On Sunday, Sanders' "layering" led him to offer an unusually blunt explanation of his view of race in the context of a now-familiar political message.
"Our campaign, as you know, is about fundamentally ending the disparity of wealth and power in our country, when so few have so much and so many have so little. But as we do that," he said, "we must end the disparity within the disparity."
Sanders also continued to speak, as he did in Brooklyn, in more personal terms about the experiences that inspired his political career. It is a new brand of outreach that plainly discomforts him and, as he teed up the biographical sections of his weekend speeches, Sanders sounded almost apologetic for digressing.
"You deserve to know where I come from, because family history obviously heavily influences the values that we develop as adults," Sanders said on Saturday, as if justifying the introduction of a new riff to an audience that came out to hear the old standards.

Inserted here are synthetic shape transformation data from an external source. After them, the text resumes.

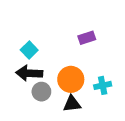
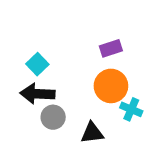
orange circle: (71, 79) -> (111, 86), moved
cyan cross: (103, 85) -> (131, 109), turned 35

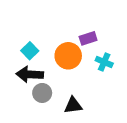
orange circle: (111, 86) -> (68, 56), moved
cyan cross: (131, 109) -> (104, 62), moved

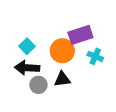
purple rectangle: (88, 38) -> (80, 35), size x1.5
black triangle: (73, 105) -> (62, 79), moved

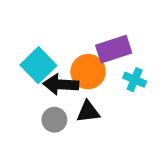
cyan square: (27, 46) -> (38, 65), size x1.5
black arrow: (27, 68) -> (61, 84), moved

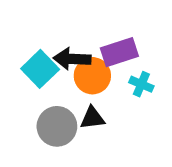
black arrow: (61, 84) -> (72, 59), moved
gray circle: (54, 120) -> (57, 126), size x1.5

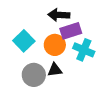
black arrow: (72, 59) -> (59, 15), moved
cyan cross: (141, 84) -> (84, 50), size x1.5

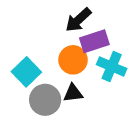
black arrow: (59, 15) -> (78, 20), turned -45
cyan square: (24, 41) -> (26, 72), moved

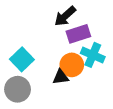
orange circle: (73, 60) -> (72, 65), moved
gray circle: (45, 100) -> (18, 89), moved

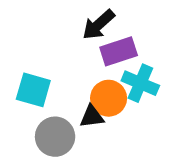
cyan square: (22, 59) -> (33, 90), turned -30
gray circle: (18, 89) -> (55, 137), moved

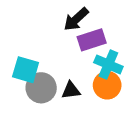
orange circle: (109, 98) -> (107, 85), moved
gray circle: (55, 137) -> (41, 88), moved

In Chicago, where he graduated from college in June 1964 less than a month before President Lyndon Johnson signed the Civil Rights Act, Sanders recalled his activism — and arrest a year earlier at a protest against school segregation on the city's South Side — more enthusiastically, but still paused at the conclusion to explain why he told the story.
"The reason I tell you all of this is because my activities here in Chicago taught me a very important lesson that I have never forgotten," Sanders said. "And that is that whether it is the struggle against corporate greed, racism, sexism, or homophobia, environmental devastation, or war and militarism, real change never takes place from the top on down. It always takes place from the bottom on up."
It is a living room message for a candidate who, since the early days of his 2016 run and into the first days of this bid, has routinely filled much larger spaces.
Sanders will return to the Midwest in a few days with a charge to do the same when he makes his 2020 Iowa debut. On Thursday, he will hold a rally at Council Bluffs' Mid-America Center, an arena with a listed "concert capacity" of 8,000. President Donald Trump, who held an event there last October, will surely be watching the gate.
A day later, Sanders will be in Iowa City, where the University of Iowa's campus Democrats and the city's Young Democratic Socialists of America chapter will cohost a rally in a ballroom that fits more than 1,000 people. Then it's on to Des Moines for a Saturday morning event on the Iowa State Fairgrounds.
Sanders dueled Clinton to just short of a stalemate in Iowa during the last primary, but he won't be sneaking up on anyone in 2020. Anything short of outright victory in the Hawkeye State and New Hampshire, which Sanders won handily in 2016, could send his campaign sputtering into what are expected to be more challenging competitions in Nevada, South Carolina and California, which moved its primary up to Super Tuesday.
But California seemed a long way off on Sunday night in Chicago, where patches of Lake Michigan sat icily still as its waves labored toward its western bank. Inside Navy Pier's cavernous Festival Hall, as Sanders left the stage to the Doobie Brothers' "Taking It To The Streets" the heat of the 2020 presidential primary was steadily rising.